▶ _Exercise details_: For the material below, return exactly the lines starting at the one holding "会員規約 (522, 2356)" and ending at the one holding "送料について (438, 2356)", counting both as part of the range.

▶ _Provided records_:
# # # # #

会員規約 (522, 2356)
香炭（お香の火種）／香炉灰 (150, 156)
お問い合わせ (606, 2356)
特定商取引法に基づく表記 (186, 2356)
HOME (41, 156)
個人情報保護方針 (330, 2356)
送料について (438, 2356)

# # # # #

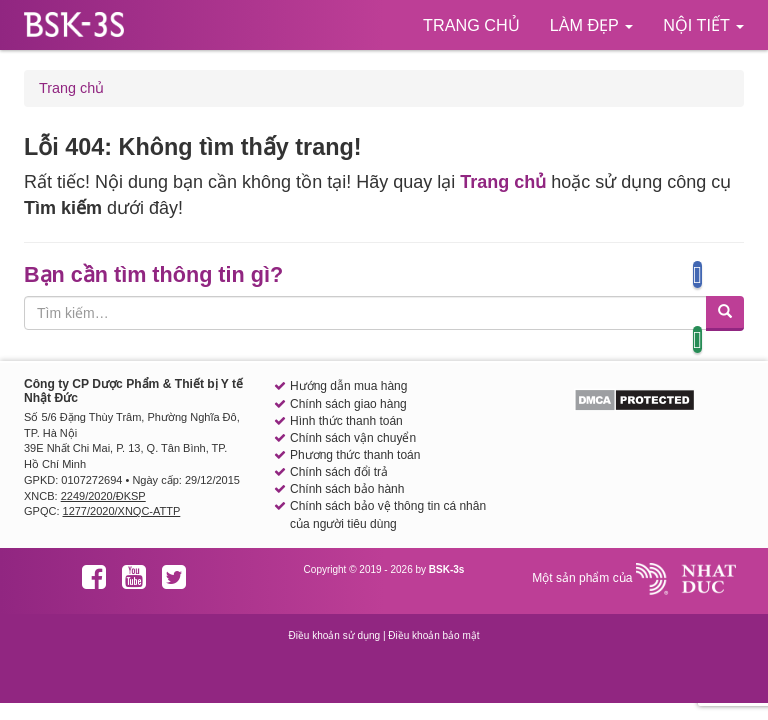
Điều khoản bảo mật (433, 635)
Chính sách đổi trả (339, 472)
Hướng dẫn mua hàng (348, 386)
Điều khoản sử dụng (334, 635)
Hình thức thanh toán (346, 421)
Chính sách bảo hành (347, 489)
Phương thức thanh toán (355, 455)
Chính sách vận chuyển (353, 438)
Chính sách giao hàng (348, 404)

# # # # #

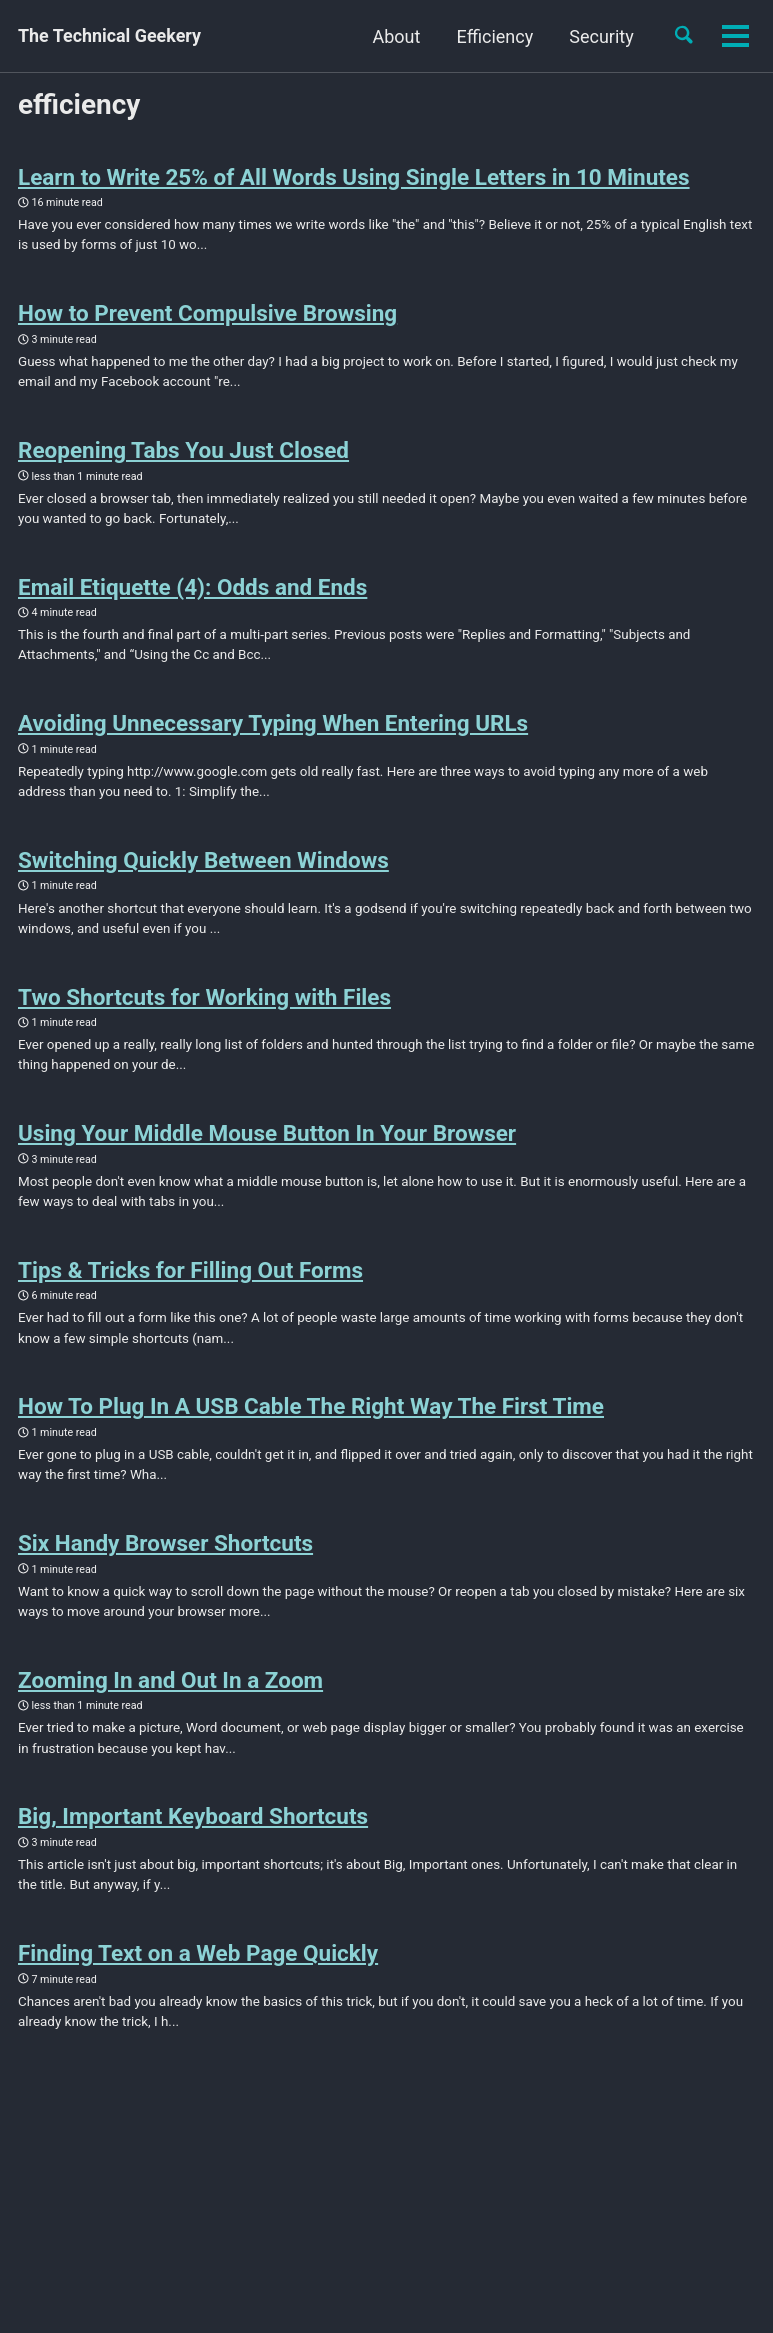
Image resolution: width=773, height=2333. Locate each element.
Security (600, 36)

# # # # #

▶ _Reply_:
会員規約 (522, 2356)
香炭（お香の火種）／香炉灰 (150, 156)
お問い合わせ (606, 2356)
特定商取引法に基づく表記 (186, 2356)
HOME (41, 156)
個人情報保護方針 (330, 2356)
送料について (438, 2356)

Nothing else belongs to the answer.